-- Extracted entries follows --
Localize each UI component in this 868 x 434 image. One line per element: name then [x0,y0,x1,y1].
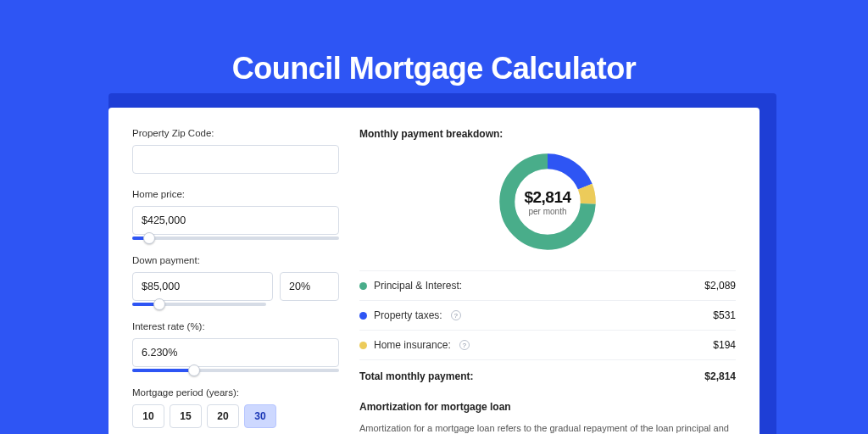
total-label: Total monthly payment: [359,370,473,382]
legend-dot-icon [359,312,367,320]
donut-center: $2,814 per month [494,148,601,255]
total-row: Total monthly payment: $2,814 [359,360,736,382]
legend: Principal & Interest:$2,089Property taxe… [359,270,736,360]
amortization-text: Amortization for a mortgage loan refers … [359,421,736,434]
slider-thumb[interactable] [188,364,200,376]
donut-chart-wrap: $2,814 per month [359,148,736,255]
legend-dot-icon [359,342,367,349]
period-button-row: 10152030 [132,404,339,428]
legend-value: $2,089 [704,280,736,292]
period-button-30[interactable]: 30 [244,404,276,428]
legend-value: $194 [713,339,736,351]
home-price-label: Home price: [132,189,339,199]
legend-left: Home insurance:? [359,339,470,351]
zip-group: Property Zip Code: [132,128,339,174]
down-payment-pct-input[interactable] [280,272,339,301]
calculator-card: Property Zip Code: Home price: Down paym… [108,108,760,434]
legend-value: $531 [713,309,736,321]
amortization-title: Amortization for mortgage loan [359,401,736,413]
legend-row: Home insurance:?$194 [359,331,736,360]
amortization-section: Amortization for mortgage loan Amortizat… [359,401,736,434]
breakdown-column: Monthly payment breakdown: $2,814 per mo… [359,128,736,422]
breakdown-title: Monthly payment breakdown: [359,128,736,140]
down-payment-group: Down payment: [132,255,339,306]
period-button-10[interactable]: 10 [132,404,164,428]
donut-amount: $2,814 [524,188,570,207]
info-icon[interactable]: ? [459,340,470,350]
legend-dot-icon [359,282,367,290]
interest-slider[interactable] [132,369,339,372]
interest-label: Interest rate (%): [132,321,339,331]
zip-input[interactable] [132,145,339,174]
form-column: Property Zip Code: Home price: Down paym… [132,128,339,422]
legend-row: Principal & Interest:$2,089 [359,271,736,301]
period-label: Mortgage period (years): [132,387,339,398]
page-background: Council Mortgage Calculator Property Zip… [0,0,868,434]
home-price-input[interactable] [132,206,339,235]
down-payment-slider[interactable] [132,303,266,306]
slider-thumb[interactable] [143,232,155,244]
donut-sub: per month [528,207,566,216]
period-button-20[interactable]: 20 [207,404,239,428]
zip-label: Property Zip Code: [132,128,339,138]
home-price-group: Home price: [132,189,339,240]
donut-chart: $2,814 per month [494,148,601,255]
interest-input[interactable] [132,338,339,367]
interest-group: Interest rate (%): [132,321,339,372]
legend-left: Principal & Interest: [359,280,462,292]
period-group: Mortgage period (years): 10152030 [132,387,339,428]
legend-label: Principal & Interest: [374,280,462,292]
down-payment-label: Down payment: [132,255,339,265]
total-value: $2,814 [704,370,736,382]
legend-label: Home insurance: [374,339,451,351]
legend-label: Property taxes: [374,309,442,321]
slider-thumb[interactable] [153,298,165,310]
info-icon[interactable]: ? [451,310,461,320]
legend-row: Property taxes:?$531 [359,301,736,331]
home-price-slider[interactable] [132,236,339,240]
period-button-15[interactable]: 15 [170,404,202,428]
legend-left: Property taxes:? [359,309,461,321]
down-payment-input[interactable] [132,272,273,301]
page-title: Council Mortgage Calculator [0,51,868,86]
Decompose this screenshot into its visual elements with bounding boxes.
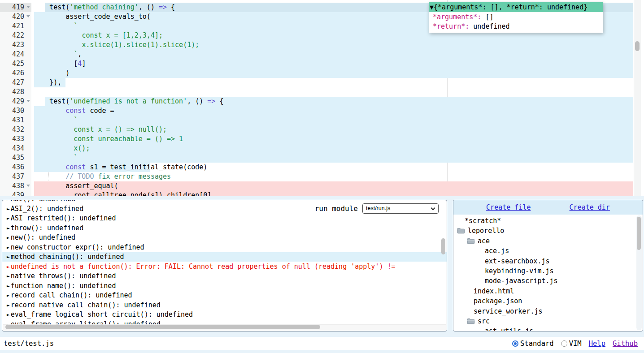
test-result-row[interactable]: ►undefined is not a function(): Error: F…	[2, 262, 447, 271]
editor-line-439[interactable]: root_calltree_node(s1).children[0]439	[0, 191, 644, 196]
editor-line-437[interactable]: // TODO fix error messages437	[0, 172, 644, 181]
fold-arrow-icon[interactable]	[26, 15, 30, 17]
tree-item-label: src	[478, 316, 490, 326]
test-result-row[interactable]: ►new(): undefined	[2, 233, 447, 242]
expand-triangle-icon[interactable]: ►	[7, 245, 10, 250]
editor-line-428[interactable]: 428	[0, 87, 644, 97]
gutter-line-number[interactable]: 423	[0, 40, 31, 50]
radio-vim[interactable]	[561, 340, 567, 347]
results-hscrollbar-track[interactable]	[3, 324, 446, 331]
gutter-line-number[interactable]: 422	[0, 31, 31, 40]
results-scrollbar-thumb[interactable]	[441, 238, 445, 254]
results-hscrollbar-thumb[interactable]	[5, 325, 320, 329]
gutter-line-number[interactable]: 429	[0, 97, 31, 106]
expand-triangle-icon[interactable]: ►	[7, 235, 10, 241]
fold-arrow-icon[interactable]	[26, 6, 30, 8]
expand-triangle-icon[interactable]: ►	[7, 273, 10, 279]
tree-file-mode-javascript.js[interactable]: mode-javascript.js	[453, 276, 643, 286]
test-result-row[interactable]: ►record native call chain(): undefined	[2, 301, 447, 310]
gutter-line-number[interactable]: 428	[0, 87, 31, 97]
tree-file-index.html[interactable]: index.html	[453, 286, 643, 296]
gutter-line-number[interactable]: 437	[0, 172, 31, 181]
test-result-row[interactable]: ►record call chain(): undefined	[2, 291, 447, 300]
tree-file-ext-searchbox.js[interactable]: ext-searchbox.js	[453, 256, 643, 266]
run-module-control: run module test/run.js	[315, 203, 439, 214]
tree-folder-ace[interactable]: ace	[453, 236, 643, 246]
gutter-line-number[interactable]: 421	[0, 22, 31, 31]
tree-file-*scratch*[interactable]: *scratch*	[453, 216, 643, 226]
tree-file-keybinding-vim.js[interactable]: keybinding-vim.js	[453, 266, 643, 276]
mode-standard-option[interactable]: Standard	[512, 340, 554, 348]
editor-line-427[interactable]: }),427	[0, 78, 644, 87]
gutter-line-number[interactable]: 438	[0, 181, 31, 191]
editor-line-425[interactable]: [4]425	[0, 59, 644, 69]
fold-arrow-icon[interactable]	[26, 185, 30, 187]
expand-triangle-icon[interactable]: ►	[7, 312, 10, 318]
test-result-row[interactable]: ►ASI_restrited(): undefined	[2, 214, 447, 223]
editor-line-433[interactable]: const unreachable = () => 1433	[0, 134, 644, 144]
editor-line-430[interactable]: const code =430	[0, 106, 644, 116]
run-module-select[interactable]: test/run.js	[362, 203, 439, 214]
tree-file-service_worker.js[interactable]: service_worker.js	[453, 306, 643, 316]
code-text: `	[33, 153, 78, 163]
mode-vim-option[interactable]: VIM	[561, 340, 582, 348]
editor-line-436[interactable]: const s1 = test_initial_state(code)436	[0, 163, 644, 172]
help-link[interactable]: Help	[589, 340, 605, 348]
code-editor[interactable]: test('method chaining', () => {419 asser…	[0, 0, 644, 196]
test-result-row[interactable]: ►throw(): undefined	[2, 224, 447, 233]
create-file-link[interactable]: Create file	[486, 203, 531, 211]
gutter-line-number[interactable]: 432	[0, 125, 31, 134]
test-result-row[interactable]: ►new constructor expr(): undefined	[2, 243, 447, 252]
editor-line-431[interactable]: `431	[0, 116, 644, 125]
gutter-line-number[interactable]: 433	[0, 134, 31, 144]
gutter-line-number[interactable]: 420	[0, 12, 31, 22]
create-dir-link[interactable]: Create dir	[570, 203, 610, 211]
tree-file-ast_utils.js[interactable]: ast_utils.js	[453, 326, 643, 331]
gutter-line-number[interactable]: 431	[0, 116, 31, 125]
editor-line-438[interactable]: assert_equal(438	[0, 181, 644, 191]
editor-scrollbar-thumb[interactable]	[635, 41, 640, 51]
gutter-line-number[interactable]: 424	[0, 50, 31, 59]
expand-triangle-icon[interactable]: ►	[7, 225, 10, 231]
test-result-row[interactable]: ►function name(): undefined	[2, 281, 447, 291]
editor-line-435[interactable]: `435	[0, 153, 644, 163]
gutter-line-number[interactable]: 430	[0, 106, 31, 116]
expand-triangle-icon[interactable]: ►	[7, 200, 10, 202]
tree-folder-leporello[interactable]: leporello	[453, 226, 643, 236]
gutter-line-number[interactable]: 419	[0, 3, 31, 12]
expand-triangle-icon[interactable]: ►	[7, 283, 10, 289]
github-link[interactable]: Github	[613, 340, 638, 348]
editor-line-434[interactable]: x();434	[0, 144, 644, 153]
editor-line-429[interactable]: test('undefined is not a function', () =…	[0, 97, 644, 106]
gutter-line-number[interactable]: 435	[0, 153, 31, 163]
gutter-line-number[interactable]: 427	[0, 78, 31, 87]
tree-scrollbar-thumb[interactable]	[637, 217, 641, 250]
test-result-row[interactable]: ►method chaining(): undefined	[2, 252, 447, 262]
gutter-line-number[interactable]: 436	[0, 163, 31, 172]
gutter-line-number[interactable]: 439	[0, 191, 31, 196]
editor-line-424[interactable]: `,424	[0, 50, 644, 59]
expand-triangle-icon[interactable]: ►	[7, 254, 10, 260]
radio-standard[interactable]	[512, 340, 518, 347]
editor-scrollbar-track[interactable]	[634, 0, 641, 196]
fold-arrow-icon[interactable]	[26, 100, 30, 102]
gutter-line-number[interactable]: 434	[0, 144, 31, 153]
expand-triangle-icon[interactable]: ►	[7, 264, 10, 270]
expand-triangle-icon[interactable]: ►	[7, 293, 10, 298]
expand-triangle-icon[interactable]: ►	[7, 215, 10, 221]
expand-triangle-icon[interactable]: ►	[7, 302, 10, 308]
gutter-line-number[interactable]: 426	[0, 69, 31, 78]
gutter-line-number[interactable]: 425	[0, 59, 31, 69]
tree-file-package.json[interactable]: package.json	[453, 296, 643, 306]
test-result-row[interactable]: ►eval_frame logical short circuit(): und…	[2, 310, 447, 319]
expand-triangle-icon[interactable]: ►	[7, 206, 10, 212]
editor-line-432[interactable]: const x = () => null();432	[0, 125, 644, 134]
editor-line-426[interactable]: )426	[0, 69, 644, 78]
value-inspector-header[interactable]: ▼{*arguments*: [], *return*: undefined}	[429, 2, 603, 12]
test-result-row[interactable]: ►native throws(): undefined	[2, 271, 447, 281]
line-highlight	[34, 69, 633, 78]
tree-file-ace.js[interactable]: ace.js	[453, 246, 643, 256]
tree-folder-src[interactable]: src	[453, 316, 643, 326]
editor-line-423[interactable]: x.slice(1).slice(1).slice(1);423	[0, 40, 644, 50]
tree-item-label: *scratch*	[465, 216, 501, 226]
-- Extracted entries concluded --
## [What is expected]
Which lines in the data above hold the string "standard"? Show each one.

## [Response area]
mode-standard-option[interactable]: Standard	[512, 340, 554, 348]
radio-standard[interactable]	[512, 340, 518, 347]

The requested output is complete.